Why nobody trusts the East Palestine cleanup

It’s not unreasonable to question if the public and private forces that combined to cause the disaster will now follow through to properly clean up the mess they have made.
East Palestine, Ohio, in Aug. 2022
East Palestine, Ohio, in Aug. 2022Wikimedia Commons

After a train carrying toxic chemicals derailed and caught fire in East Palestine, Ohio, the freight company responsible, Norfolk Southern, announced that it would comply with the EPA in carrying out the cleanup of the environmental disaster. The air and water in the area have been declared safe by the Gov. Mike DeWine and the EPA says that the chemical plume has dissipated. But residents in East Palestine continue to get sick as they continue to smell chemical odors, voicing their distrust in the cleanup.

Jim Stewart, a 65-year-old lifelong resident of East Palestine, grilled DeWine and Norfolk Southern CEO, Alan Shaw, in a town hall about the disaster. “I don’t feel safe in this town now,” he said. “Did you shorten my life now? I want to retire and enjoy it. How are we going to enjoy it? You burned me.” This mistrust lies in both the sources – the EPA and Norfolk Southern – and the history of cleanups in the US.

Is history repeating itself in Ohio?

On Feb. 15, Gov. DeWine released a statement that the Ohio EPA had found the water showed “no detection of contaminants in raw water from the five wells that feed into East Palestine’s municipal water system.” But HuffPost reported that the samples were not actually collected by the EPA, but the company Norfolk Southern and were “not handled in accordance with federal Environmental Protection Agency standards.” It was these samples that led to a declaration that the water was safe to drink.

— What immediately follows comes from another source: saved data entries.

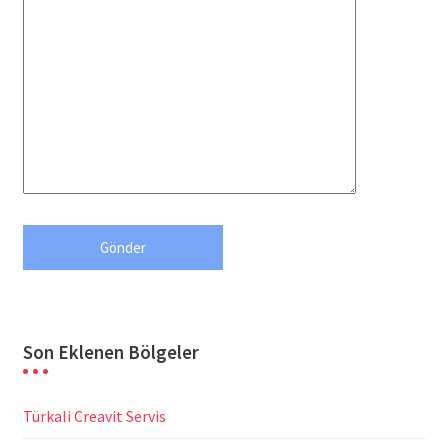
Son Eklenen Bölgeler
Türkali Creavit Servis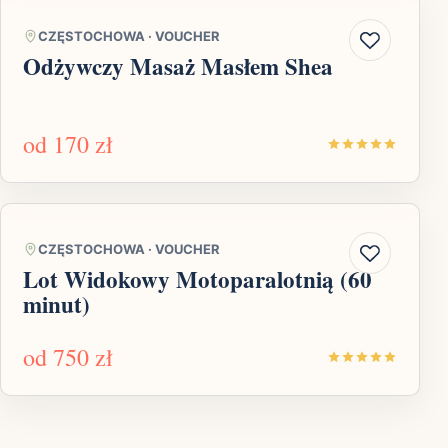
CZĘSTOCHOWA
·
VOUCHER
Odżywczy Masaż Masłem Shea
od
170 zł
CZĘSTOCHOWA
·
VOUCHER
Lot Widokowy Motoparalotnią (60
minut)
od
750 zł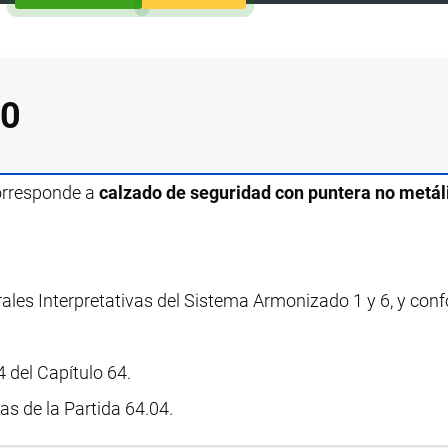
00
corresponde a
calzado de seguridad con puntera no metál
rales Interpretativas del Sistema Armonizado 1 y 6, y con
 del Capítulo 64.
vas de la Partida 64.04.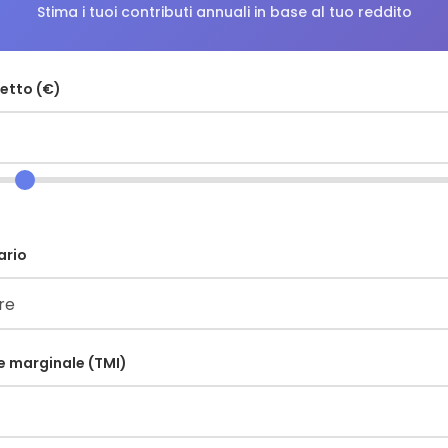
Stima i tuoi contributi annuali in base al tuo reddito
etto (€)
ario
e marginale (TMI)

This week, DeWine and other politicians conducted a photo opp drinking the water in East Palestine to “prove” it’s safe. The stunt mimicked Obama’s drinking of Flint’s water in 2016 even though Flint residents still continue to suffer from lead-contaminated water. The water in East Palestine could be safe to drink, but David Erickson, hydrogeologist and founder of Water & Environmental Technologies, described the source of this declaration – an environmental consulting firm in Montana – as “sloppy” and “amateur.”

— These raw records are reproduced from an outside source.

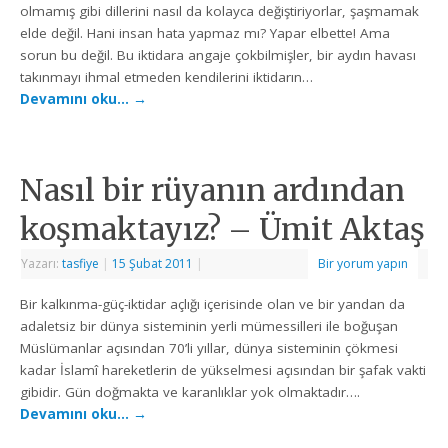
olmamış gibi dillerini nasıl da kolayca değiştiriyorlar, şaşmamak
elde değil. Hani insan hata yapmaz mı? Yapar elbette! Ama
sorun bu değil. Bu iktidara angaje çokbilmişler, bir aydın havası
takınmayı ihmal etmeden kendilerini iktidarın…
Devamını oku…
→
Nasıl bir rüyanın ardından
koşmaktayız? – Ümit Aktaş
Yazarı:
tasfiye
|
15 Şubat 2011
|
Bir yorum yapın
Bir kalkınma-güç-iktidar açlığı içerisinde olan ve bir yandan da
adaletsiz bir dünya sisteminin yerli mümessilleri ile boğuşan
Müslümanlar açısından 70’li yıllar, dünya sisteminin çökmesi
kadar İslamî hareketlerin de yükselmesi açısından bir şafak vakti
gibidir. Gün doğmakta ve karanlıklar yok olmaktadır….
Devamını oku…
→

Air continues to be a concern, as well, with critics asking if tests include dioxins. “We know when polyvinyl chloride burns, it creates dioxins,” science director at the environmental nonprofit Science and Environmental Health Network, Ted Shettler, told STAT News. “I’m certain from the view of that black smoke plume that it was a witch’s brew of chemicals on fire, and I’m quite certain dioxins would be among them.”

Environmental lawyer Steven Donziger drew a parallel between East Palestine and the EPA’s declaration that the air and water were safe after 9/11, which led to the deaths of hundreds of first responders, in addition to thousands who became sick. “I fear history is repeating itself in Ohio,” Donziger said on social media

Questioning the public-private partnership

Like many problems in the U.S., mistrust in public institutions often stems from an uneven merger between private and public forces. Private companies, always looking to cut corners and increase shareholder value, are the major funders of the very politicians who are supposed to hold the companies accountable. 

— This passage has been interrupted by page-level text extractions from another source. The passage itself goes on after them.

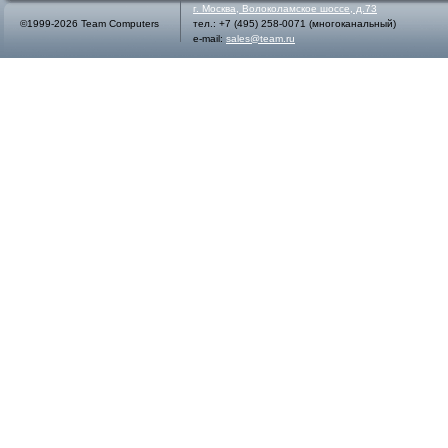
г.
Москва
,
Волоколамское шоссе, д.73
©1999-2026 Team Computers
тел.:
+7 (495) 258-0071
(многоканальный)
e-mail:
sales@team.ru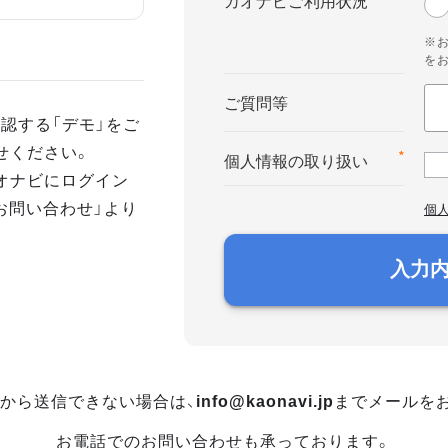
カオナビご利用状況
※
を
ご質問等
認する「デモ」をご
せください。
*
個人情報の取り扱い
オナビにログイン
お問い合わせ」より
個
入力
から送信できない場合は、
info@kaonavi.jp
までメールを
お電話でのお問い合わせも承っております。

The story of Steven Donziger and his imprisonment is one of the most crude examples of this American marriage between public and private forces. After Donziger won a $9.5 billion lawsuit in Ecuador against Chevron due to the company’s deadly pollution in the country, Chevron, instead of paying the money, pulled all of its assets from the country and launched a propaganda campaign and legal crusade against Donziger. They found a sympathetic judge that allowed company lawyers to press falsified misdemeanor charges against Donziger and he spent two years on house arrest, 45 days in prison and faced an $800k bail bond – the highest punishment for a misdemeanor in U.S. history.

Donziger's story casts doubt on whether it’s possible for public institutions to act outside of private interests. Norfolk Southern has donated almost $100,000 to Ohio politicians in the last six years, including a maximum $10,000 to DeWine just one month before the derailment. Since 1990, the company has thrown almost $100 million behind lobbying the government. They successfully lobbied the Trump administration to roll back Obama-era regulations that could’ve prevented this kind of catastrophe. 

Candice DeSanzo, a resident of East Palestine, said in an interview that her kids are breaking out in rashes, and she claims that doctors are waiting for guidance from the Ohio Department of Health on diagnoses of chemical burns. "Everybody is getting sicker and sicker,” she said. “They've not only ruined my home [and] the health of my children, they've ripped my life away from me. It's not just our houses – it's just a house – these people in town are my friends, they're my life. … Nobody can sustain life the way we're living.”

When the company that successfully lobbied for the very conditions that led to the derailment in East Palestine is put in charge of cleanup by the same government that rolled back the very regulations that would’ve prevented the catastrophe, there’s a justifiable feeling of mistrust. It’s not unreasonable to question if the public and private forces that combined to cause the disaster will now follow through to properly clean up the mess they have made.